Instructions to follow: Pick every line from the data below that contains the string "tablas" and copy it.
================
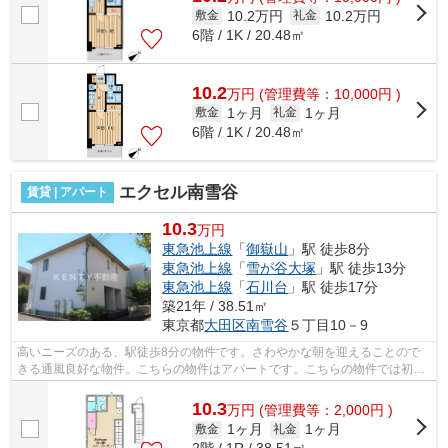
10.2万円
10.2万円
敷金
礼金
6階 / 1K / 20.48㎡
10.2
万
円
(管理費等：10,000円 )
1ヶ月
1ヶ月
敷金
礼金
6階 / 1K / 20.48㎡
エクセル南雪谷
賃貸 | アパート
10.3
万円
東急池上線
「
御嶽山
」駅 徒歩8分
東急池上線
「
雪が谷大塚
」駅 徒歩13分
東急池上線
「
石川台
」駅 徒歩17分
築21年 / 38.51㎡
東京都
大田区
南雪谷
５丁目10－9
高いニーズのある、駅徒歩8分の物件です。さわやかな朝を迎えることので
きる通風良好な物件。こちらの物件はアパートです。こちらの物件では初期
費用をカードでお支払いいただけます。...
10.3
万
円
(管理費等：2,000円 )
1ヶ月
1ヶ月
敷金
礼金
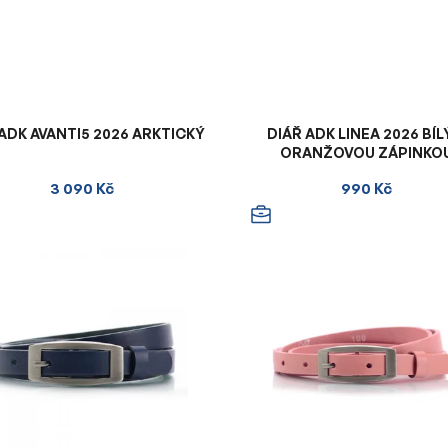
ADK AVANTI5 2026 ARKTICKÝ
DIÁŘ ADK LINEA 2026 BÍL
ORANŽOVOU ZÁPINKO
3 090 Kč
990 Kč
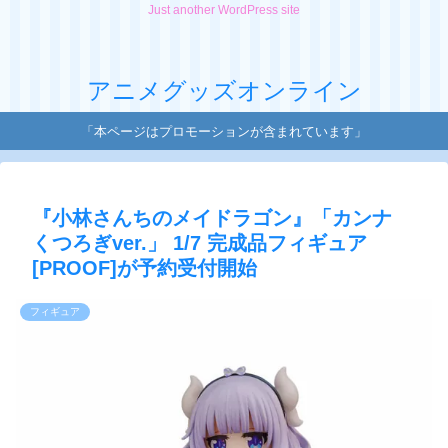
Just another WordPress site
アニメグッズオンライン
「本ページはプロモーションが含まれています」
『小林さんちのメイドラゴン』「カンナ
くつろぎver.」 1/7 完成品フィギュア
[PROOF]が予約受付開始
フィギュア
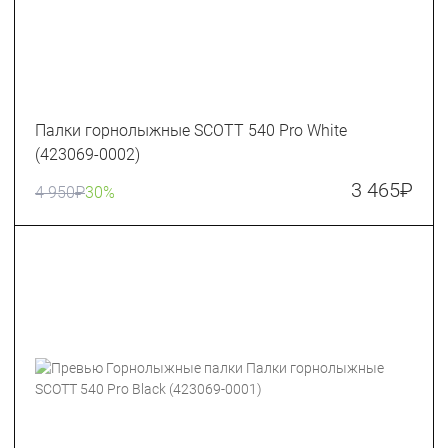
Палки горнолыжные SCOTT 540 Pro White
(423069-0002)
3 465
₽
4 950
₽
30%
================
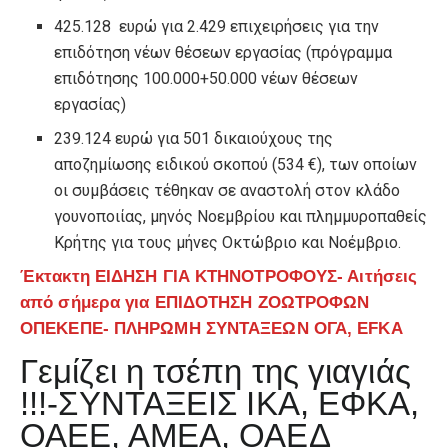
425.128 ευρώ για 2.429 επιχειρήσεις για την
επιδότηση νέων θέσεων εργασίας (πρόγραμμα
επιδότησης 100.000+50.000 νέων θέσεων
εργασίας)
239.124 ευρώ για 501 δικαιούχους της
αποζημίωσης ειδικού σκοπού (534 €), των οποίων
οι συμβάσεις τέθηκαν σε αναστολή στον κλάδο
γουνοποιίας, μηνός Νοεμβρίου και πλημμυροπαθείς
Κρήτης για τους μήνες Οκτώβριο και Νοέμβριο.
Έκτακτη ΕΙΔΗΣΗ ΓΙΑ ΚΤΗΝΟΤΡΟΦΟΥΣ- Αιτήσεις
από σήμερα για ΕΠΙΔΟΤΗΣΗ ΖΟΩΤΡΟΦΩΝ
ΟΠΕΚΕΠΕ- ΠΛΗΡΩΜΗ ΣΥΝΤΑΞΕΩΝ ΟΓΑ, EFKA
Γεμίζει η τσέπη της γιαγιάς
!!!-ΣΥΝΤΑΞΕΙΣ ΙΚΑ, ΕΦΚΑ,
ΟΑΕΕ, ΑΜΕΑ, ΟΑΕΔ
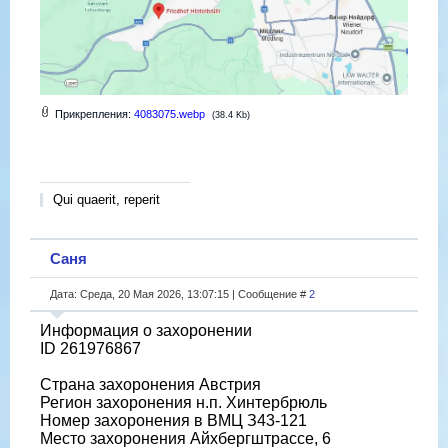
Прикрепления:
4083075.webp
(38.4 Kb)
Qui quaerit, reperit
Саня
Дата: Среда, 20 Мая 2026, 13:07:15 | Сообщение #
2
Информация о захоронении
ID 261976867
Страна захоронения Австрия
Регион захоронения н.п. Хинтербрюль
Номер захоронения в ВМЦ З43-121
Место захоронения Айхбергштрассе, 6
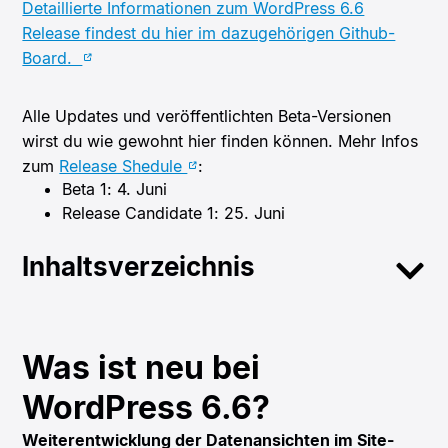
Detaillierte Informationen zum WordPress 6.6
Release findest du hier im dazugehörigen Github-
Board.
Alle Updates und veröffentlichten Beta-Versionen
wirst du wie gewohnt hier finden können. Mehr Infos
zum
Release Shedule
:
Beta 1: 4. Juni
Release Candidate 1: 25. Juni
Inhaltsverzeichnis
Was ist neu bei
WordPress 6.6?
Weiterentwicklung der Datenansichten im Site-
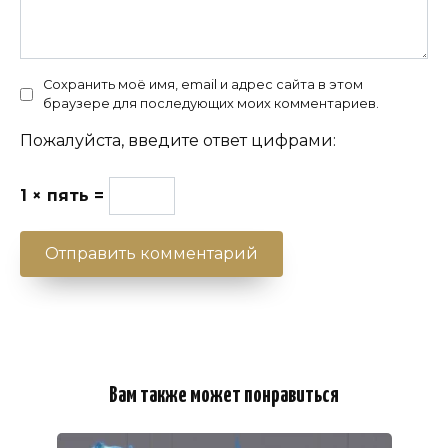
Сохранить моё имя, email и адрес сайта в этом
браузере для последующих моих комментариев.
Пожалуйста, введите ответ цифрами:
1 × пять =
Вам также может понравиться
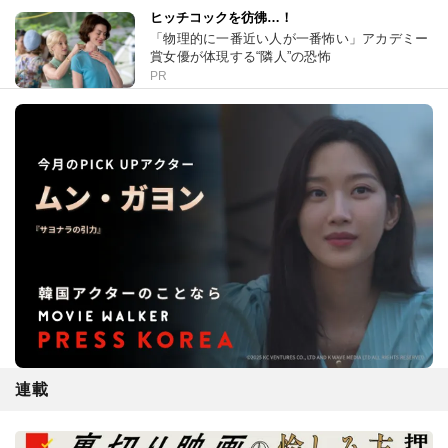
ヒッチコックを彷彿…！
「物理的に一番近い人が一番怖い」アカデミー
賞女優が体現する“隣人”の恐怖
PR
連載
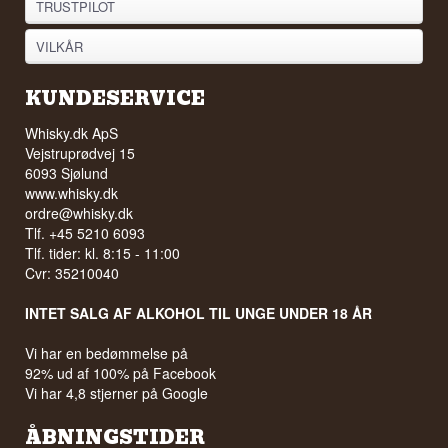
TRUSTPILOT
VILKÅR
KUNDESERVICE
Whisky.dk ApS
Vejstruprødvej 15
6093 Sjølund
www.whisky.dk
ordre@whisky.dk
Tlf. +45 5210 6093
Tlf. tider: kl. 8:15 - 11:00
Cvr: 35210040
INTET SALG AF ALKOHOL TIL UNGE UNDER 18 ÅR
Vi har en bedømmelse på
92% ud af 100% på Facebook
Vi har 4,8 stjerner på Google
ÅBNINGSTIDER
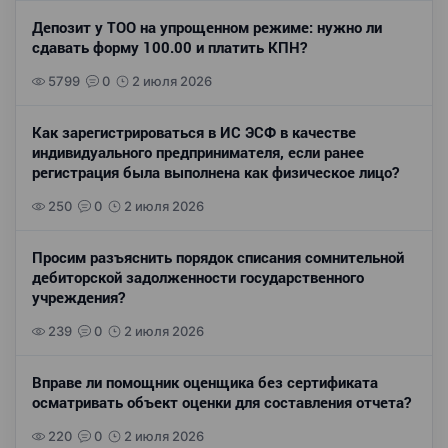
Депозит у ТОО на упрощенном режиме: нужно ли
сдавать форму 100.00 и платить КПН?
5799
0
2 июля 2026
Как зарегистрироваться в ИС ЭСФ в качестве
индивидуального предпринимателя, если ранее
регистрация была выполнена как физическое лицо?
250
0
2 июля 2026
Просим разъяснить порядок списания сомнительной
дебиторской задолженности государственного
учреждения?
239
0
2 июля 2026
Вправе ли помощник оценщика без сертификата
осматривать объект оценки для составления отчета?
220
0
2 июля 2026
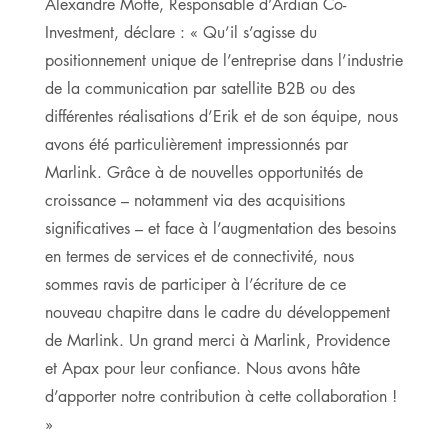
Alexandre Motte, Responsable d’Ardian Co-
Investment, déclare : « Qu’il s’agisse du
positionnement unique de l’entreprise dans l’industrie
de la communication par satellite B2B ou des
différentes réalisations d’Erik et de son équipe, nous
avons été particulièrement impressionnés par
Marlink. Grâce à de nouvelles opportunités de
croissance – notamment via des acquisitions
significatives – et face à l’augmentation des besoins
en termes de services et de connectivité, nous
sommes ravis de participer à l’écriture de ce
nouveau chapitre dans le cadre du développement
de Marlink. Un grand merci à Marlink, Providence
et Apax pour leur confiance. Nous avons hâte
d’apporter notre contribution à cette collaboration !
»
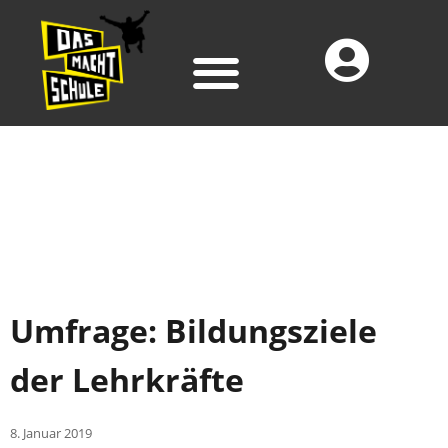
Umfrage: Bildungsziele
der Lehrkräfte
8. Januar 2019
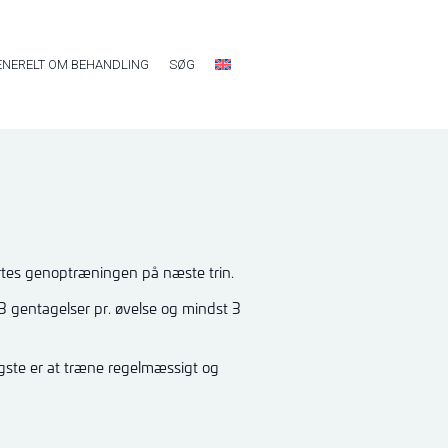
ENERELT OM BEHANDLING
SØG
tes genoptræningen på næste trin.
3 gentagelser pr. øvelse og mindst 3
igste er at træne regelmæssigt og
================
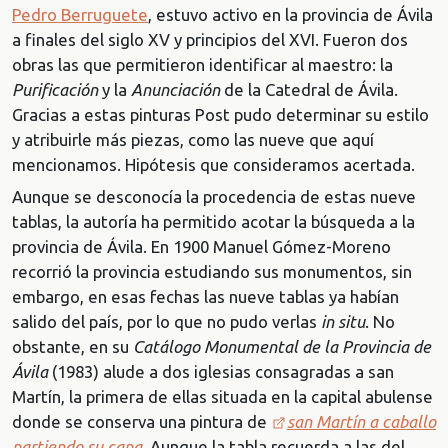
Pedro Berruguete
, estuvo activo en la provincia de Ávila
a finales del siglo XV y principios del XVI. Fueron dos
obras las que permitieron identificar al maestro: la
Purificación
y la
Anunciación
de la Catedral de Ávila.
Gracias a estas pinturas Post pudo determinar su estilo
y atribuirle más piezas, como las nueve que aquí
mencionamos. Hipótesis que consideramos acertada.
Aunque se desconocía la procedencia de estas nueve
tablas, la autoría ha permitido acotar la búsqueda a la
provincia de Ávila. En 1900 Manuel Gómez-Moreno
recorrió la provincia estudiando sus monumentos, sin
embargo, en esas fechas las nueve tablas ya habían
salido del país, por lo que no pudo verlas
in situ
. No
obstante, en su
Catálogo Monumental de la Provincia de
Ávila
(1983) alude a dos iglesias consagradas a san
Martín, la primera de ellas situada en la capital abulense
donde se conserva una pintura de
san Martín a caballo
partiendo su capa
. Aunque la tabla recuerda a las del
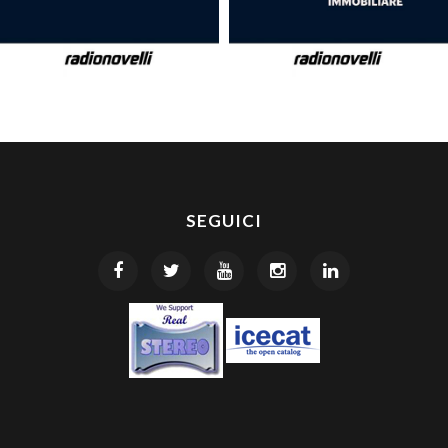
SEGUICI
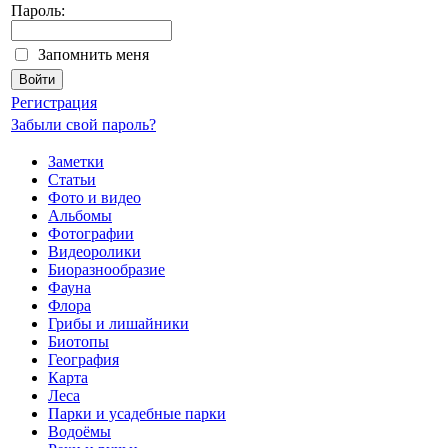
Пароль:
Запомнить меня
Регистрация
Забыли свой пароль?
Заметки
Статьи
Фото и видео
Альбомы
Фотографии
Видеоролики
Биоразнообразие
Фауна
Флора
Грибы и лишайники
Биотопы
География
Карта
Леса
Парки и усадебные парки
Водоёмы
================
Expected answer:
tablas, la autoría ha permitido acotar la búsqueda a la
embargo, en esas fechas las nueve tablas ya habían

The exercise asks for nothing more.